Other people who have this issue are valid and they have a serious condition where they have a physical manifestation of psychological stress. That is rough, and they deserve understanding, support and treatment. When it comes to myself I feel I don’t deserve such luxuries. I see myself as a mental case, faking and less than anyone else. Mental health is a double-edged sword. Through the help of my boyfriend I realized that my negative attitude towards just myself isn’t limited only to me. Others see me cutting down PNES like it doesn’t matter, and they can start to think it doesn’t matter for them either. It took a lot of introspection, but I’m starting to accept this condition as something else to deal with.

The diagnosis was a hard one to swallow; I had fought for an entire year that it wasn’t all just in my head and now I felt as though I had wasted so much time. I had physical issues like postural orthostatic tachycardia syndrome (POTS), but the PNES diagnosis seemed to make that matter less. I felt like I was faking or just a mental case.
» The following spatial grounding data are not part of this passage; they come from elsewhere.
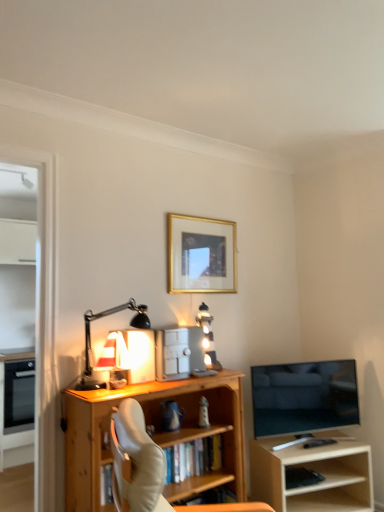 Question: Should I look upward or downward to see gold-framed picture at upper center?

Choices:
 (A) down
 (B) up

Answer: (B)

Question: Considering the relative sizes of gold-framed picture at upper center and flat screen tv at right in the image provided, is gold-framed picture at upper center thinner than flat screen tv at right?

Choices:
 (A) no
 (B) yes

Answer: (B)

Question: Is gold-framed picture at upper center outside flat screen tv at right?

Choices:
 (A) no
 (B) yes

Answer: (B)

Question: From the image's perspective, is gold-framed picture at upper center on top of flat screen tv at right?

Choices:
 (A) yes
 (B) no

Answer: (A)

Question: From the image's perspective, is gold-framed picture at upper center under flat screen tv at right?

Choices:
 (A) yes
 (B) no

Answer: (B)

Question: Is gold-framed picture at upper center positioned before flat screen tv at right?

Choices:
 (A) no
 (B) yes

Answer: (A)

Question: Are gold-framed picture at upper center and flat screen tv at right far apart?

Choices:
 (A) yes
 (B) no

Answer: (B)

Question: Is gold-framed picture at upper center behind black matte desk lamp at left?

Choices:
 (A) no
 (B) yes

Answer: (B)

Question: From a real-world perspective, is gold-framed picture at upper center under black matte desk lamp at left?

Choices:
 (A) yes
 (B) no

Answer: (B)

Question: Is gold-framed picture at upper center turned away from black matte desk lamp at left?

Choices:
 (A) no
 (B) yes

Answer: (A)

Question: Is gold-framed picture at upper center far away from black matte desk lamp at left?

Choices:
 (A) yes
 (B) no

Answer: (B)

Question: Can we say gold-framed picture at upper center lies outside black matte desk lamp at left?

Choices:
 (A) no
 (B) yes

Answer: (B)

Question: Can you confirm if gold-framed picture at upper center is positioned to the left of black matte desk lamp at left?

Choices:
 (A) no
 (B) yes

Answer: (A)

Question: Would you consider black matte desk lamp at left to be distant from light wood shelf at right?

Choices:
 (A) yes
 (B) no

Answer: (A)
Other people are stressed, right? Why can’t I just pony up and deal with it? It was tough getting over my own insecurities and realizing this is a real issue not to be laughed off or fought against. I had all the testing, this was the definitive answer.

There isn’t a whole lot about it on the internet. It’s a hard topic to talk about and most people hide this diagnosis into a closet with other demons. How do you deal with something that no one wants to talk about? I think the answer is to break the silence. Speak loudly and proudly about this. The stigma attached to all mental health issues are just making treatment and understanding harder. If we stay silent, what are we telling to the groups of people who are finally getting their diagnosis just to learn that no one speaks openly about this? What are we saying to people who live with this and are looking for others who share their experiences? The only way to stop this is to break the cycle.

I’m not saying that I am cured of my negative thinking about this diagnosis, but I want to open a conversation. It’s the first step to understanding and recovery. I want the person who just got this diagnosis to know this is a valid issue. You are not “crazy” or faking this is a serious condition, and you deserve support and treatment.